## Work item
Print the entries exactly as they appear, and omit any images.

## Supplied material
· · · ·
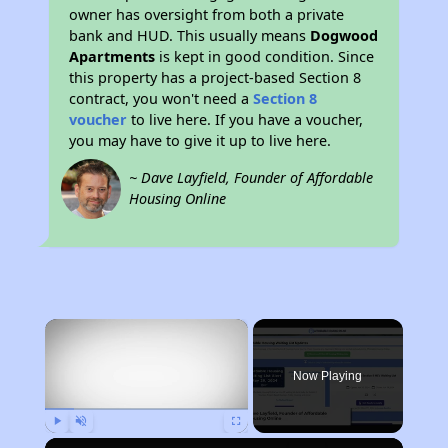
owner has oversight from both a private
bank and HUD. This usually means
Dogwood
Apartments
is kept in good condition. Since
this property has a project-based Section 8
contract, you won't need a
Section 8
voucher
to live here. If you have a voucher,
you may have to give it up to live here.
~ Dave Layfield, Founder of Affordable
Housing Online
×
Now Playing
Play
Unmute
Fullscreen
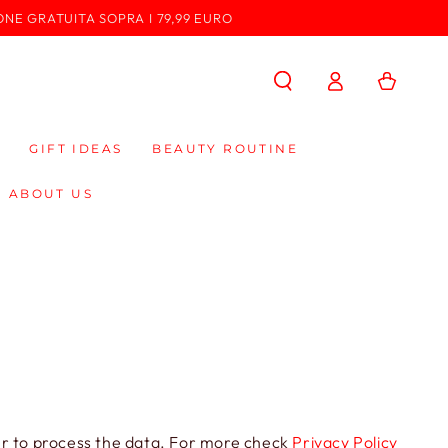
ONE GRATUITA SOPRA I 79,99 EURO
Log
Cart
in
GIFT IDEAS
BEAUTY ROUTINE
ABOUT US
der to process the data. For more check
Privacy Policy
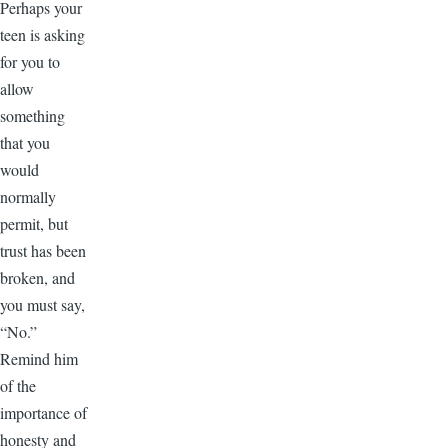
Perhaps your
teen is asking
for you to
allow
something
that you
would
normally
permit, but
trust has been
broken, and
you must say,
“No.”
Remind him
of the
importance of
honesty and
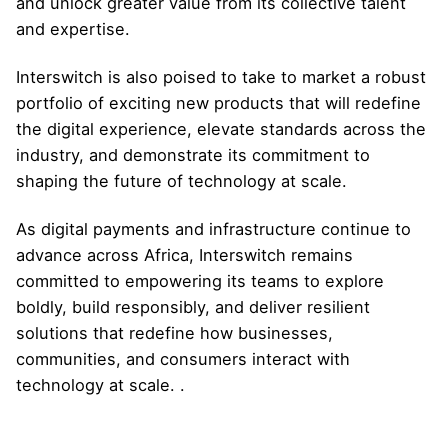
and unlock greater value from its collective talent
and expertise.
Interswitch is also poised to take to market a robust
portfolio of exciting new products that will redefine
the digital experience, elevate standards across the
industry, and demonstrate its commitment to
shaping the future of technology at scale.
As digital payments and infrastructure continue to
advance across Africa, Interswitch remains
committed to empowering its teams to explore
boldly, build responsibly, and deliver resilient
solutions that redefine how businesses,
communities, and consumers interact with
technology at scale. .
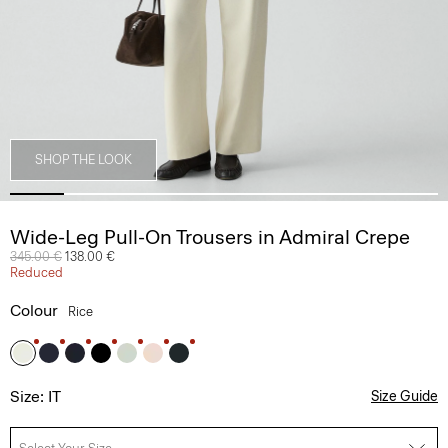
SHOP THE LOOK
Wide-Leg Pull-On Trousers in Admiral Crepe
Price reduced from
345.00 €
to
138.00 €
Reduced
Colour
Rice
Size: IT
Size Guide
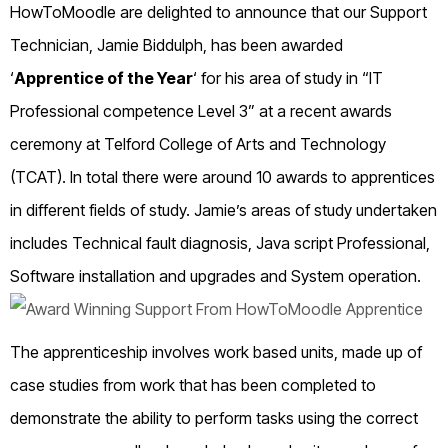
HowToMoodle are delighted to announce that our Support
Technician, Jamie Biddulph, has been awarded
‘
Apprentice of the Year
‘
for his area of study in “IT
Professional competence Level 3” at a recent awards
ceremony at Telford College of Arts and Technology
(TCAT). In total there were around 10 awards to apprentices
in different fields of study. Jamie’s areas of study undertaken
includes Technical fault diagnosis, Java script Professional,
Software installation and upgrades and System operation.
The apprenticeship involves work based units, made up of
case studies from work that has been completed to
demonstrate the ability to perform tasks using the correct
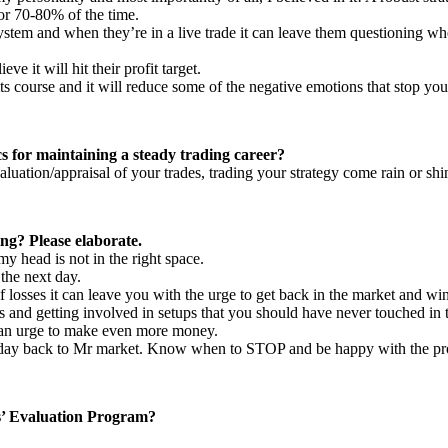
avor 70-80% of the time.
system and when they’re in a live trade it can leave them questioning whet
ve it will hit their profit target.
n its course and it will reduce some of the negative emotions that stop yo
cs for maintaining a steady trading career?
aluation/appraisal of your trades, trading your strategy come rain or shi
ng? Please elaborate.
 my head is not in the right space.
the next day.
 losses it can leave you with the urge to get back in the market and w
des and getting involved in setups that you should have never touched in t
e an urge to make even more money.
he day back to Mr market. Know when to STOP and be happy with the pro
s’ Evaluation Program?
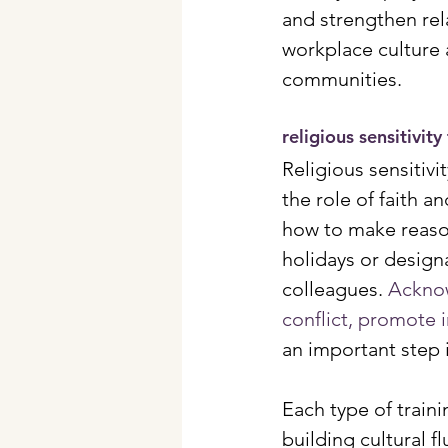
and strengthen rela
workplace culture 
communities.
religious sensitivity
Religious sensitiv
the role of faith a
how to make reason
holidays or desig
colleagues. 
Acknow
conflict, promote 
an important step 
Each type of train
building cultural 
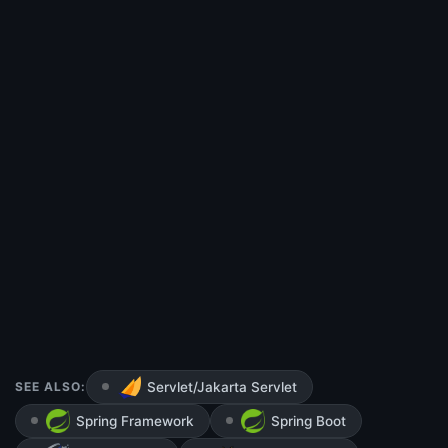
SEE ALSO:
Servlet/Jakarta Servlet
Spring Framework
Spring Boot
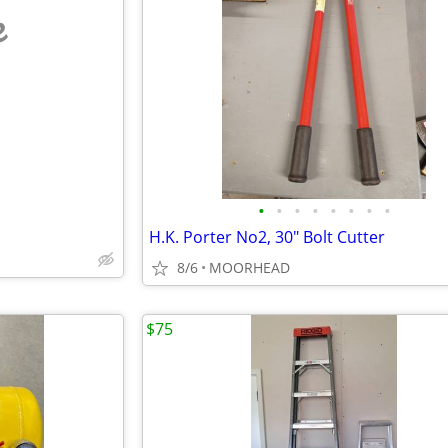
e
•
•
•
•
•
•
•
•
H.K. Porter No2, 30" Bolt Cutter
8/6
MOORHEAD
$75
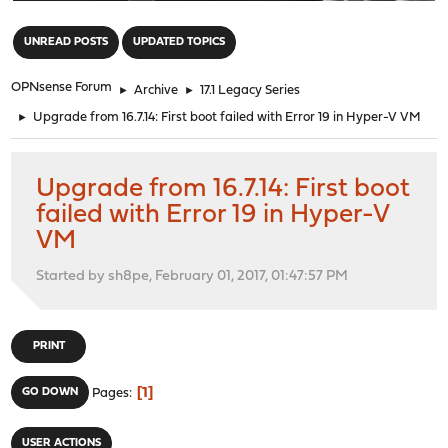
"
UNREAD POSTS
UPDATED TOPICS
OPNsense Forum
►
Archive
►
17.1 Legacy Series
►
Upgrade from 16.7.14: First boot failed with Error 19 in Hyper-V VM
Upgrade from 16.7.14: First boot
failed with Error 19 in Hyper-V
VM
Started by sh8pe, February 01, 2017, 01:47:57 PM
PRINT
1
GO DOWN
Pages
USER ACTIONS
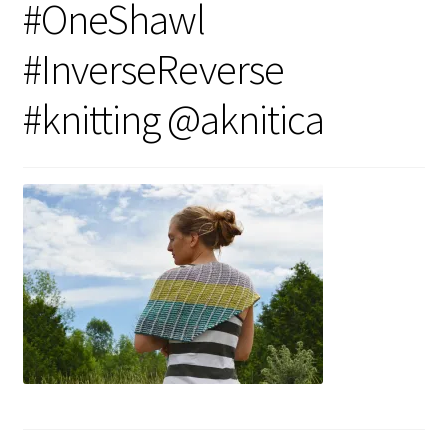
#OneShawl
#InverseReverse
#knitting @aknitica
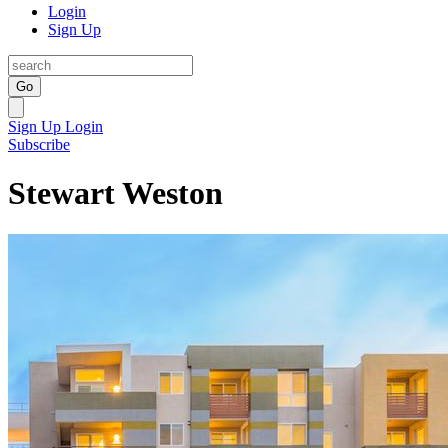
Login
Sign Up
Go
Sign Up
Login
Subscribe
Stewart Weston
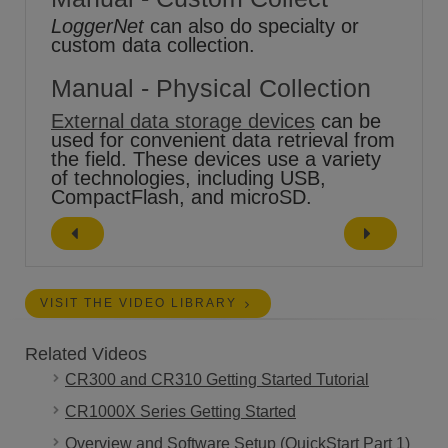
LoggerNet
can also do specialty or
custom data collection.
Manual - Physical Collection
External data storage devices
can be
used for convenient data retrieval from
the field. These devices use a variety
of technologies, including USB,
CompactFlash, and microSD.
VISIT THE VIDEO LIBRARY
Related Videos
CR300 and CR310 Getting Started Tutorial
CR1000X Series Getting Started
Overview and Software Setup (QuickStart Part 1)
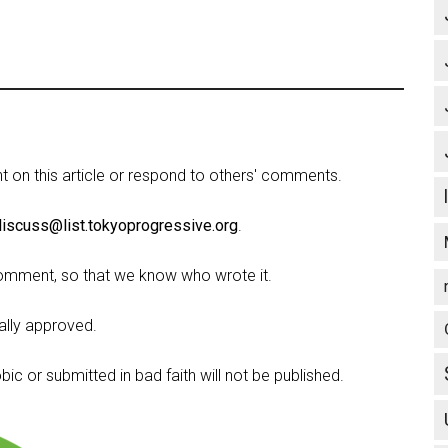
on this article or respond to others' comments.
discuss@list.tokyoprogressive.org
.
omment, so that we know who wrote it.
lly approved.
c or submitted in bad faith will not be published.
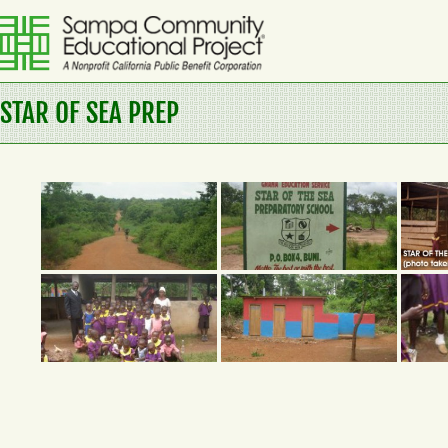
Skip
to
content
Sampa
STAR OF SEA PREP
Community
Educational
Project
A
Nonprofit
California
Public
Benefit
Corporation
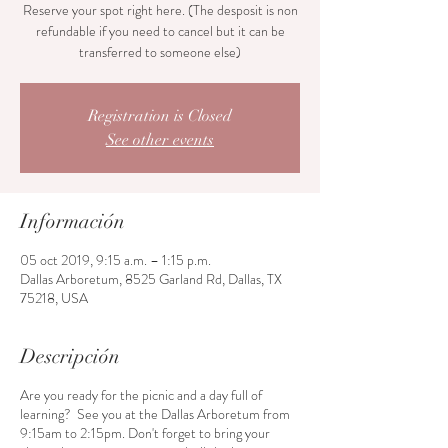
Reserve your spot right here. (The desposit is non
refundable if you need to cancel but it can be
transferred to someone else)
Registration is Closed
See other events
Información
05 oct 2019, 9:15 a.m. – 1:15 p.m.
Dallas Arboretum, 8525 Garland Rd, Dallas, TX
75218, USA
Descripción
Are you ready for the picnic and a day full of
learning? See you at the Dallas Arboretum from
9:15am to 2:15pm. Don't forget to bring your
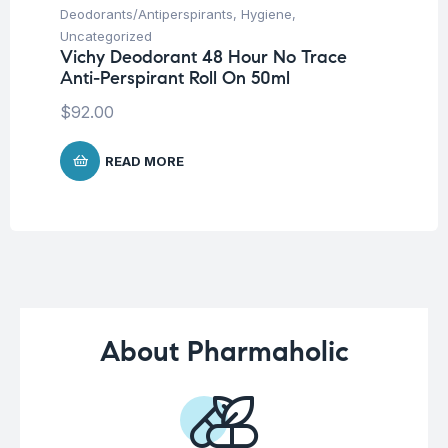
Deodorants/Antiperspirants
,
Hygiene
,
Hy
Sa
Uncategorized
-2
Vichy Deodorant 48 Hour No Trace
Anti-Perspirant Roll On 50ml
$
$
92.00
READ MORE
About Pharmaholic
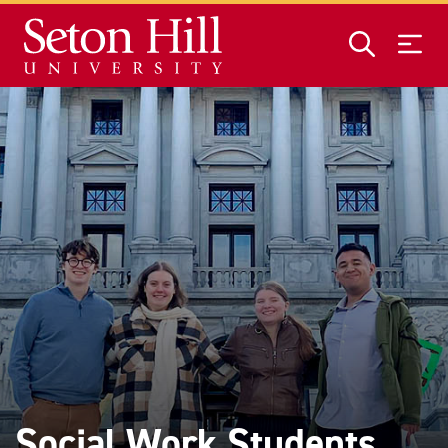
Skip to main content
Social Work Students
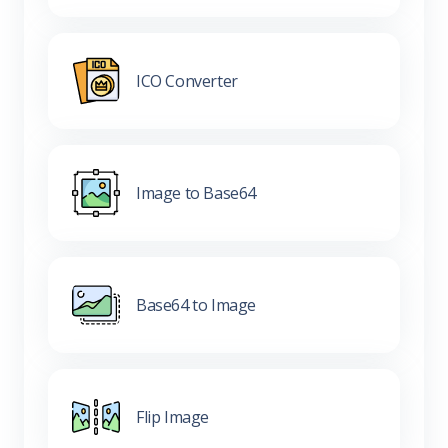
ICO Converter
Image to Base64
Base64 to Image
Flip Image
· · · ·
## Exercise solution
owner has oversight from both a private
bank and HUD. This usually means
Dogwood
Apartments
is kept in good condition. Since
this property has a project-based Section 8
contract, you won't need a
Section 8
voucher
to live here. If you have a voucher,
you may have to give it up to live here.
~ Dave Layfield, Founder of Affordable
Housing Online
×
Now Playing
Play
Unmute
Fullscreen
ONE GRATUITA SOPRA I 79,99 EURO
Log
Cart
in
GIFT IDEAS
BEAUTY ROUTINE
ABOUT US
der to process the data. For more check
Privacy Policy
Perhaps your
teen is asking
for you to
allow
something
that you
would
normally
permit, but
trust has been
broken, and
you must say,
“No.”
Remind him
of the
importance of
honesty and
and unlock greater value from its collective talent
and expertise.
Interswitch is also poised to take to market a robust
portfolio of exciting new products that will redefine
the digital experience, elevate standards across the
industry, and demonstrate its commitment to
shaping the future of technology at scale.
As digital payments and infrastructure continue to
advance across Africa, Interswitch remains
committed to empowering its teams to explore
boldly, build responsibly, and deliver resilient
solutions that redefine how businesses,
communities, and consumers interact with
technology at scale. .
SHOP THE LOOK
Wide-Leg Pull-On Trousers in Admiral Crepe
Price reduced from
345.00 €
to
138.00 €
Reduced
Colour
Rice
Size: IT
Size Guide
HowToMoodle are delighted to announce that our Support
Technician, Jamie Biddulph, has been awarded
‘
Apprentice of the Year
‘
for his area of study in “IT
Professional competence Level 3” at a recent awards
ceremony at Telford College of Arts and Technology
(TCAT). In total there were around 10 awards to apprentices
in different fields of study. Jamie’s areas of study undertaken
includes Technical fault diagnosis, Java script Professional,
Software installation and upgrades and System operation.
The apprenticeship involves work based units, made up of
case studies from work that has been completed to
demonstrate the ability to perform tasks using the correct
avor 70-80% of the time.
system and when they’re in a live trade it can leave them questioning whet
ve it will hit their profit target.
n its course and it will reduce some of the negative emotions that stop yo
cs for maintaining a steady trading career?
aluation/appraisal of your trades, trading your strategy come rain or shi
ng? Please elaborate.
 my head is not in the right space.
the next day.
 losses it can leave you with the urge to get back in the market and w
des and getting involved in setups that you should have never touched in t
e an urge to make even more money.
he day back to Mr market. Know when to STOP and be happy with the pro
s’ Evaluation Program?
and strengthen rela
workplace culture 
communities.
religious sensitivity
Religious sensitiv
the role of faith a
how to make reason
holidays or desig
colleagues. 
Acknow
conflict, promote 
an important step 
Each type of train
building cultural 
SEE ALSO:
Servlet/Jakarta Servlet
Spring Framework
Spring Boot
e
•
•
•
•
•
•
•
•
H.K. Porter No2, 30" Bolt Cutter
8/6
MOORHEAD
$75
"
UNREAD POSTS
UPDATED TOPICS
OPNsense Forum
►
Archive
►
17.1 Legacy Series
►
Upgrade from 16.7.14: First boot failed with Error 19 in Hyper-V VM
Upgrade from 16.7.14: First boot
failed with Error 19 in Hyper-V
VM
Started by sh8pe, February 01, 2017, 01:47:57 PM
PRINT
1
GO DOWN
Pages
USER ACTIONS
#OneShawl
#InverseReverse
#knitting @aknitica
Login
Sign Up
Go
Sign Up
Login
Subscribe
Stewart Weston
LoggerNet
can also do specialty or
custom data collection.
Manual - Physical Collection
External data storage devices
can be
used for convenient data retrieval from
the field. These devices use a variety
of technologies, including USB,
CompactFlash, and microSD.
VISIT THE VIDEO LIBRARY
Related Videos
CR300 and CR310 Getting Started Tutorial
CR1000X Series Getting Started
Overview and Software Setup (QuickStart Part 1)
on this article or respond to others' comments.
discuss@list.tokyoprogressive.org
.
omment, so that we know who wrote it.
lly approved.
c or submitted in bad faith will not be published.
Skip
to
content
Sampa
STAR OF SEA PREP
Community
Educational
Project
A
Nonprofit
California
Public
Benefit
Corporation
Reserve your spot right here. (The desposit is non
refundable if you need to cancel but it can be
transferred to someone else)
Registration is Closed
See other events
Información
05 oct 2019, 9:15 a.m. – 1:15 p.m.
Dallas Arboretum, 8525 Garland Rd, Dallas, TX
75218, USA
Descripción
Are you ready for the picnic and a day full of
learning? See you at the Dallas Arboretum from
9:15am to 2:15pm. Don't forget to bring your
Deodorants/Antiperspirants
,
Hygiene
,
Hy
Sa
Uncategorized
-2
Vichy Deodorant 48 Hour No Trace
Anti-Perspirant Roll On 50ml
$
$
92.00
READ MORE
About Pharmaholic
Skip to main content
Social Work Students
ICO Converter
Image to Base64
Base64 to Image
Flip Image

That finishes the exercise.